Campaign Recruits Black Faith Leaders in Battling the HIV Epidemic

Rev. William Francis

Over a 100  Los Angeles area churches join effort to position HIV as a social justice issue.

An initiative called The Black Church & HIV is offering church leaders a new strategy on how to handle the disproportionate number of HIV cases in the black community: turning the conversation into a social justice issue.

The Black Church & HIV — a partnership between the National Association for the Advancement of Colored People (NAACP), Gilead Sciences, and the Clinton Global Initiative — recently updated The Pastoral Brief and Activity Manual (both previously published in 2012) aiming to inspire church leaders to preach about HIV by giving detailed information on the virus as well as specific recommendations on activities to combat stigma.

“The church is a staple of the black community. It’s always been a cornerstone,” Reverend William Francis (pictured above), an ambassador for the initiative, tells Plus. “One thing we wanted to do was to engage faith leaders to preach from the pulpit messages that would reduce stigma and discrimination, and reduce the fear of being tested and [accessing] care. Then we wanted to get them involved in testing, we wanted to get them involved in linkage.”

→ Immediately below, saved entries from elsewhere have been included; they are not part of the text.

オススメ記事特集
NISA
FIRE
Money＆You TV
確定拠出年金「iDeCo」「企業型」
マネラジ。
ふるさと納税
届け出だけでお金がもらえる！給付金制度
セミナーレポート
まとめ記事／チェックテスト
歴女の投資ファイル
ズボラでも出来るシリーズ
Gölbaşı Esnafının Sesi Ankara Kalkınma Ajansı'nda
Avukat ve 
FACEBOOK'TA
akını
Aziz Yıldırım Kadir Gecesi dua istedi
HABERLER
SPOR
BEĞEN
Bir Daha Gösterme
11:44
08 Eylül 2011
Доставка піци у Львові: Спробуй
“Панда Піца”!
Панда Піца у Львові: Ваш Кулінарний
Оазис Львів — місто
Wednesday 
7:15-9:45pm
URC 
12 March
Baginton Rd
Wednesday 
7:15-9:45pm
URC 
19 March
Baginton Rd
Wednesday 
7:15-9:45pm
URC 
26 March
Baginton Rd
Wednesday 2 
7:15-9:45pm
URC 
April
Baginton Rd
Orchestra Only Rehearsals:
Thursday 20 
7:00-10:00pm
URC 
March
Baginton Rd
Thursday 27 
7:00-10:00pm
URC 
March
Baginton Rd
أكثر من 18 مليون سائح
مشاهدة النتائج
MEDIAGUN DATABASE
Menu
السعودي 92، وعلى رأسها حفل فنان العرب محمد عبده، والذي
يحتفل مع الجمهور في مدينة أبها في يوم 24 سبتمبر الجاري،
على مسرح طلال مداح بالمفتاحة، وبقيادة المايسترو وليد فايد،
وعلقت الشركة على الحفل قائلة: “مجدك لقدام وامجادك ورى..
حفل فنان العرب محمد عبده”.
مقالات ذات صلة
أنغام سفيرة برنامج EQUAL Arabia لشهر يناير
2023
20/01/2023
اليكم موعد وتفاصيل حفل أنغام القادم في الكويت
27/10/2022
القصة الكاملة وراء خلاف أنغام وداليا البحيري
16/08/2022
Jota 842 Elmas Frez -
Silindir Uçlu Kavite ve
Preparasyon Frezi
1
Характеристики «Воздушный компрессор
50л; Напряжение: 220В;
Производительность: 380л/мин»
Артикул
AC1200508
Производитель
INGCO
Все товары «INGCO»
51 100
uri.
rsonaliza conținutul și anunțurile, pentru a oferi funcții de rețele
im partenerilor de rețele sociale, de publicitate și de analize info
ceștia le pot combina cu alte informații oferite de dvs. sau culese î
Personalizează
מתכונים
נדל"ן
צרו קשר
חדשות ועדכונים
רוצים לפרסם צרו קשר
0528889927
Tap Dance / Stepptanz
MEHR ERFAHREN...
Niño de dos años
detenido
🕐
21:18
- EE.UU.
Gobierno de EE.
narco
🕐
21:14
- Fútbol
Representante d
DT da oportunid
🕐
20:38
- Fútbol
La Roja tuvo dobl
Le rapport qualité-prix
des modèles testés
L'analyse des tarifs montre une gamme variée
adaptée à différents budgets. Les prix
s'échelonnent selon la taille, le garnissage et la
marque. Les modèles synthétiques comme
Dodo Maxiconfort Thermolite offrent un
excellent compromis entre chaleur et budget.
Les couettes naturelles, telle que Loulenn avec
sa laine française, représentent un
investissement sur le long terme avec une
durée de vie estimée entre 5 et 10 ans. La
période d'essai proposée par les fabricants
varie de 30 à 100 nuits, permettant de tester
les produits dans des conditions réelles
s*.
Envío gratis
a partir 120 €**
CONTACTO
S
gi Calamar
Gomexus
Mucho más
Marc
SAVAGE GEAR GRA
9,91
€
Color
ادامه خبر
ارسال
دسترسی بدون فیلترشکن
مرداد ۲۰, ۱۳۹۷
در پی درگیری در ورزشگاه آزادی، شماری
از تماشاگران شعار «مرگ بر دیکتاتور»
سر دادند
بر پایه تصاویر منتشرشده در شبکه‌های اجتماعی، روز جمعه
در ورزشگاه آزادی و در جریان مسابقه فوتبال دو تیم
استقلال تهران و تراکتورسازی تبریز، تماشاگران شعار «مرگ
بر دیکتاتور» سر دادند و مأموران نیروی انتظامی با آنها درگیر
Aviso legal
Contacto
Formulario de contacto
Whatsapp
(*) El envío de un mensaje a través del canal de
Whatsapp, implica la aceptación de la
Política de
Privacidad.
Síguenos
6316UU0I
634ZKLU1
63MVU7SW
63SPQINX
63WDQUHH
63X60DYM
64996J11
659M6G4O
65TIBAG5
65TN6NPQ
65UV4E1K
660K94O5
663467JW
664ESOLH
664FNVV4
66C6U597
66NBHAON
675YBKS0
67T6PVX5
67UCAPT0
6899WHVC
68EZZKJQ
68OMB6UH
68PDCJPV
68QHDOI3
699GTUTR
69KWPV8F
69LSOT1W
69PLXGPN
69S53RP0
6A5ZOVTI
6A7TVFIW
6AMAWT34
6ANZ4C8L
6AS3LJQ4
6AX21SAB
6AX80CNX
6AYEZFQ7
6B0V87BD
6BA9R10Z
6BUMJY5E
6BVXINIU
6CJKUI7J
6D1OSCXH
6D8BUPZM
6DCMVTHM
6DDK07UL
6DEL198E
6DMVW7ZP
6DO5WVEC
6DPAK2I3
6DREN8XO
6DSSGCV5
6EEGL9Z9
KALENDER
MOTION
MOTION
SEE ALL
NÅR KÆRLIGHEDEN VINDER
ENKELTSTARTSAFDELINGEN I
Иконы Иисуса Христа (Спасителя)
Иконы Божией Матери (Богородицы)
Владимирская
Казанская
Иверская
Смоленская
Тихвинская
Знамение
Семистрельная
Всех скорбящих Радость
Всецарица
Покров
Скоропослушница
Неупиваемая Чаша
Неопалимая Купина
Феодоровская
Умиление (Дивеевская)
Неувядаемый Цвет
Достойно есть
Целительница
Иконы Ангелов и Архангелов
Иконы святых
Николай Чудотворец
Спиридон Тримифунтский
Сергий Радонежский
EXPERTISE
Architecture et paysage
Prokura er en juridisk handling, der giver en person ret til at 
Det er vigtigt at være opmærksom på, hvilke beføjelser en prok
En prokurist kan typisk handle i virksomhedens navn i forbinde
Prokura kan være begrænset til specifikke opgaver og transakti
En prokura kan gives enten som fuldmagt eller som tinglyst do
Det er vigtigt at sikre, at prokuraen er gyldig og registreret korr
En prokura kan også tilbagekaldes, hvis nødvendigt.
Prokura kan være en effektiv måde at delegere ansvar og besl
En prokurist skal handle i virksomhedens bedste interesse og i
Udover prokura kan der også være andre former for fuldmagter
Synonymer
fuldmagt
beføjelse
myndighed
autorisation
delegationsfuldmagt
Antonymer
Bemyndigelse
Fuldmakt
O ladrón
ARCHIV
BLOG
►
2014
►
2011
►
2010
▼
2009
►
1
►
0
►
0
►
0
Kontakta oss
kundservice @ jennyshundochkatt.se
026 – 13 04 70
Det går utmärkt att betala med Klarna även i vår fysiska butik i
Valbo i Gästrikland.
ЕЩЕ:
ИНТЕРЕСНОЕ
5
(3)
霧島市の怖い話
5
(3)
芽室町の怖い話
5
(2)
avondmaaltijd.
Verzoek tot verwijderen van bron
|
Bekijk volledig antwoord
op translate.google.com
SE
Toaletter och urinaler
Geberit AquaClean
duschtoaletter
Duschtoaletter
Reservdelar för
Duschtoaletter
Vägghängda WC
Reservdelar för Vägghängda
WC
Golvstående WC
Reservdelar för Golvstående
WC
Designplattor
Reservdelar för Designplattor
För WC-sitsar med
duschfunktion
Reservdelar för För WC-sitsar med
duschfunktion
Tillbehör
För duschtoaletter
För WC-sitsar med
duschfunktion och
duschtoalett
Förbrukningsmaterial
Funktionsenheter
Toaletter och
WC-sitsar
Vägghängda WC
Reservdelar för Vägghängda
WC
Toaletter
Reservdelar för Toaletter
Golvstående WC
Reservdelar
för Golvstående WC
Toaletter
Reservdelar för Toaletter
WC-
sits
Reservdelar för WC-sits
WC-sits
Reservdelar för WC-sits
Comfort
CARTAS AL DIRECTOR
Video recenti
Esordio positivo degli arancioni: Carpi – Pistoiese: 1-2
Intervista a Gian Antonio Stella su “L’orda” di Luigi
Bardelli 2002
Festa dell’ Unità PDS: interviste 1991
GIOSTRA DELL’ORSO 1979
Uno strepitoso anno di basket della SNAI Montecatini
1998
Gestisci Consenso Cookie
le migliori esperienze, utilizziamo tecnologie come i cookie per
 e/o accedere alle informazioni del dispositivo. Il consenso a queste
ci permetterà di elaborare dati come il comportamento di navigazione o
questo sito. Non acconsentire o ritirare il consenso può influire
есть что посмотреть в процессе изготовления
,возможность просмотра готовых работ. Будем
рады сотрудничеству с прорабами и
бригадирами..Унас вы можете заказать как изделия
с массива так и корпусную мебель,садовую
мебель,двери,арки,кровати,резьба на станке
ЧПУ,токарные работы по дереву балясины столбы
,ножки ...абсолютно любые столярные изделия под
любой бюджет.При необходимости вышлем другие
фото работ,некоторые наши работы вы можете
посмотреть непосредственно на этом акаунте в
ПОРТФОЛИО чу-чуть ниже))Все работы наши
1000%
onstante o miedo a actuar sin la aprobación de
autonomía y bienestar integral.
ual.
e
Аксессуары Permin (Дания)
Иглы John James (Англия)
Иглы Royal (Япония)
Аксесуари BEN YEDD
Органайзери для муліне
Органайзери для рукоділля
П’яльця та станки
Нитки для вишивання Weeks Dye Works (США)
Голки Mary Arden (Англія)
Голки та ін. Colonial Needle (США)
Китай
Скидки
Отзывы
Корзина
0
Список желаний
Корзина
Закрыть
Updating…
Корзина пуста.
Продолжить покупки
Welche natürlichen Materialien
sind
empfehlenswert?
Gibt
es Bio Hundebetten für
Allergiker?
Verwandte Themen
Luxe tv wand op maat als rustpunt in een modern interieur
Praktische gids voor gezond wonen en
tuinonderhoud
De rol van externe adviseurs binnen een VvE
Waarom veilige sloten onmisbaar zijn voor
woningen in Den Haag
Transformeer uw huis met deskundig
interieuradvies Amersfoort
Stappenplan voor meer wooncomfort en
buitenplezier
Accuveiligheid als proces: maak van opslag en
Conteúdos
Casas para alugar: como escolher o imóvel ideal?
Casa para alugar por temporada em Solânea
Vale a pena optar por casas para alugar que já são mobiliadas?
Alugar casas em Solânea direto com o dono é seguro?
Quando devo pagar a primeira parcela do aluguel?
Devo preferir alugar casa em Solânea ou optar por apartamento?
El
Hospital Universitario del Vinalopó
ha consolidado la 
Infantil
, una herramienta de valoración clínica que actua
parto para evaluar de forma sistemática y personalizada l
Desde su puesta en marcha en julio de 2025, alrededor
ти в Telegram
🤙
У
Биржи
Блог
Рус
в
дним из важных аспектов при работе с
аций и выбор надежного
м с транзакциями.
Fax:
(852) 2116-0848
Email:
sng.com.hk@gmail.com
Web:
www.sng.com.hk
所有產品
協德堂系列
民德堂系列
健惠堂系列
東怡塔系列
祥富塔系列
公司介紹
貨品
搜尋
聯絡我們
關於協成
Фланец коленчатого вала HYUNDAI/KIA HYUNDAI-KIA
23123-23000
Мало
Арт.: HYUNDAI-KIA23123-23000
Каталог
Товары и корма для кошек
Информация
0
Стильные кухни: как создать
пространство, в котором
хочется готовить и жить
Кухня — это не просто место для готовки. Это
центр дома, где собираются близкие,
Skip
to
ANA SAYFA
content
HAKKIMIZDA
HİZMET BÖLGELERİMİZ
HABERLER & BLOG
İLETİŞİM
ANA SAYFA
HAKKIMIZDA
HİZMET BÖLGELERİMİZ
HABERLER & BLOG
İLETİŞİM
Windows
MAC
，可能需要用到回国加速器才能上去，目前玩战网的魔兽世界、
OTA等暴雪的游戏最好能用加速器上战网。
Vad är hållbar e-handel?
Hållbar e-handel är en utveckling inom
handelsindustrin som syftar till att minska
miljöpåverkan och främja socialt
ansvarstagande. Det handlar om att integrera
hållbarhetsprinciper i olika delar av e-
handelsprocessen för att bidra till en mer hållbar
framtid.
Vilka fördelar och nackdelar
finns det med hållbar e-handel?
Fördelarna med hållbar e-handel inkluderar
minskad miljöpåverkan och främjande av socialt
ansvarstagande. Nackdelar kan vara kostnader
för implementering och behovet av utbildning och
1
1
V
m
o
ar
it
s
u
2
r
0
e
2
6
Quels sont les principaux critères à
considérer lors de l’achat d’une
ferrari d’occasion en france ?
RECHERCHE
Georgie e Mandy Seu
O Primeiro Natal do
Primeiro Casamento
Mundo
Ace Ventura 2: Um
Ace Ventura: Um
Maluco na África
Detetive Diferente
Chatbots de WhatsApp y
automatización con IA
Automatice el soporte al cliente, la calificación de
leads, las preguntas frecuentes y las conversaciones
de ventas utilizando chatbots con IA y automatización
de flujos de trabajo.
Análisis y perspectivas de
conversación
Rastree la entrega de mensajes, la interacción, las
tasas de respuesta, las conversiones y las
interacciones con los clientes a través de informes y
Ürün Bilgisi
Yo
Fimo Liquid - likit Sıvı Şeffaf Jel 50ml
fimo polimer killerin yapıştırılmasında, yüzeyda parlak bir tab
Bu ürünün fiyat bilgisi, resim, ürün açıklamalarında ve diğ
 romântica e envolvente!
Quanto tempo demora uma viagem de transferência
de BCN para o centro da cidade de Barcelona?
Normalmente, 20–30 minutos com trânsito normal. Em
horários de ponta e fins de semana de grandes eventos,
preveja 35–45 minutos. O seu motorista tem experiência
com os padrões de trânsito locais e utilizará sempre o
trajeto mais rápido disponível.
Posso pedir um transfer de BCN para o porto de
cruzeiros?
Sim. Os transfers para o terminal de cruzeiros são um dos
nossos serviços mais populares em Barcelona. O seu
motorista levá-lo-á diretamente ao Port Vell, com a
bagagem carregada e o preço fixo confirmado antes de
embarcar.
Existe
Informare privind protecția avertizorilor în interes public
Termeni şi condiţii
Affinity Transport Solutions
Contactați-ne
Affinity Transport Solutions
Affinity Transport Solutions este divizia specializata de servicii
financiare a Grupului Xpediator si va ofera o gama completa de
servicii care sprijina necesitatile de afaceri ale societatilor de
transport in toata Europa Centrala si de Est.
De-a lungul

In 2015, African-Americans accounted for 45 percent of
HIV diagnoses despite blacks only accounting for 12 percent of the United States population, according to the Centers for Disease Control and Prevention. More than half of African-Americans diagnosed with HIV were gay or bisexual men — 38 percent of whom were between the ages 13 and 24.

Still, despite efforts to manage the disproportionate rates of HIV in the black community, many black leaders continue to assess the virus as a gay issue. According to Francis, if we truly want to destigmatize the virus and help reduce cases of HIV, it needs to start on the pulpit.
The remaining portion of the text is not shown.